Weve seen systems set up by other firms without these additional features and editing the content is a long and arduous process of copying and pasting file paths for images and styling text with HTML. Totally fine, but wed rather take the easier approach in every case. Most CMSs have features like WYSIWYG text editors, Facebook-style image image uploading, custom field types, and drag-and-drop reordering to name just a few. Almost all of them need to be set up and configured. Sometimes you dont want an admin to be able to change the color of the text, but you do want her to be able to add bulleted lists. Many of these specs can be configured to the kind of content being edited.

Problem Three:
She doesnt know the CMSs vocabulary

A Sort-of Solution:
Each CMS has its own set of words and labels. Drupal has nodes and views, ExpressionEngine has Channels and Listings, WordPress has Widgets and Plugins. Some overlap, some dont.
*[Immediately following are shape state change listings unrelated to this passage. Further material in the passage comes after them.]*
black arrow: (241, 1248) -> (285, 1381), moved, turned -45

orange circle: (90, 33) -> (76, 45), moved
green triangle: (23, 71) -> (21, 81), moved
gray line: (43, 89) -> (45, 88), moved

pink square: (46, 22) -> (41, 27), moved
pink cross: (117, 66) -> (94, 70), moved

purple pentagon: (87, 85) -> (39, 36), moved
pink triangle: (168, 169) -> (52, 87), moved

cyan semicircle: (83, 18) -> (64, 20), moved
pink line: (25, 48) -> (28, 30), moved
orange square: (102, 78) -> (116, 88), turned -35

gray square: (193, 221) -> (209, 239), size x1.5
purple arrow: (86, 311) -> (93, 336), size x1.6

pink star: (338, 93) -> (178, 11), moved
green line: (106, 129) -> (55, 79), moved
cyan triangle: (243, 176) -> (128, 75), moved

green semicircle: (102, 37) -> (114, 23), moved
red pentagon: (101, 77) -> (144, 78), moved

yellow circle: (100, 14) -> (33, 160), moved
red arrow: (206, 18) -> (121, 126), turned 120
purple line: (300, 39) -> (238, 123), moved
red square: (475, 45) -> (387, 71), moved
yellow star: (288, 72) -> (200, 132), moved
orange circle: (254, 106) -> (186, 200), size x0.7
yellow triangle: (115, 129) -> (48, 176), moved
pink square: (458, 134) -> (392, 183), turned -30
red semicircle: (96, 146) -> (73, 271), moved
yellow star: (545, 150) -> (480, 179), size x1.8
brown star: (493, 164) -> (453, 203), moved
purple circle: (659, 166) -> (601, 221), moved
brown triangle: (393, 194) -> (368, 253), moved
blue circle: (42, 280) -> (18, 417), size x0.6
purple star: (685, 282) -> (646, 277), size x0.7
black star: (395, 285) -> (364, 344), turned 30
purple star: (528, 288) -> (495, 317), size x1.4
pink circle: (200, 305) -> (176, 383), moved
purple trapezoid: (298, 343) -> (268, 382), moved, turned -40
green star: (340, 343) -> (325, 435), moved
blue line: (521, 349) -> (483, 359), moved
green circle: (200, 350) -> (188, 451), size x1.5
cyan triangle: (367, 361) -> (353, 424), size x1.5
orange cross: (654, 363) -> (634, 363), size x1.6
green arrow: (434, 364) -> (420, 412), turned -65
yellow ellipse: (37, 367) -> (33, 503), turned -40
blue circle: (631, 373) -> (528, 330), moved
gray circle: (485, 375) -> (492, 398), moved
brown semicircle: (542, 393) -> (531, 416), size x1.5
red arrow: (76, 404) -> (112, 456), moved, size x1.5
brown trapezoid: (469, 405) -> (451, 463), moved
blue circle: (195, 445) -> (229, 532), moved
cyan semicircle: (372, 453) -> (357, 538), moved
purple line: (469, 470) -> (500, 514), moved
When we write a user guide for our clients websites, we always explain the terms specific to the CMS and sometimes even include a rather large glossary. It helps to sit down and go through tasks, too. Some people can read directions and know what to do and others need to see it to learn it. Its not good or bad, its just how it is. So we write userguides and always offer an in-person training session.

Ive tried everything. The break up is on.

Ok, you still want to break up with your CMS and arent sure which one you want to move to. Here are some things to do and ask yourself to narrow it down:

  1. Make a list: What do I like about my current CMS?
  2. Make a list: What dont I like about my current CMS?
  3. Make a list: What are my current and future admin tasks?
  4. What do I have planned for my website in the near and distant future? Am I adding features that might require more server space or a database?
  5. Who is responsible for editing content and how do they learn?

After you make this list, any web developer worth her bytes can guide you to something that makes sense. We all have different systems that we know and use, and others that we dont use enough to recommend or just plain loathe. For example, WordPress is a great platform for blogging, but wed never recommend it for a serious business brochure site with customized levels of administrative controls and lots of content to manage. There are just too many undependable and unsupported plugins required to make WordPress work for that kind of site.

Content Management Systems that We Love

ExpressionEngine
ExpressionEngine is easier for non-techies to update and the admin interface is incredibly user-friendly. Also, since you must purchase a license, the support is much better than Drupals, which is spotty at best and wholly reliant on developer forums. EE allows us to create a set of templates that lets users easily edit and change any of the content on the site without fear of disrupting the look of the site. Built into the system is a forum as well as an extensive set of tools for creating and editing content in the future.

Drupal
Drupal is a free, open-source Content Management System (CMS). This CMS can do just about anything. Its great for database-driven sites, lots of moving parts, and many different kinds of content. Theres no support for the system, but there is a dedicated community of 630,000+ users and developers. Developers who have created modules commit to maintaining them. If you want something that doesnt exist, there is a huge bank of developers to hire to create it. And after its created, it can be made available for everyone to use.

What we absolutely do not recommend is using a CMS that your developer created and only your developer knows how to edit and maintain. If you do, you’re tied to your developer for as long as you both do what you do. We like being fire-able. Your website is your business asset and you should own it and know how to manage it. It’s probably a vital part of your business. Control it.

A small proprietary system controlled by one person or a small company could make leaving that system incredibly difficult. It’s almost always a messy goodbye. Save yourself the heartache.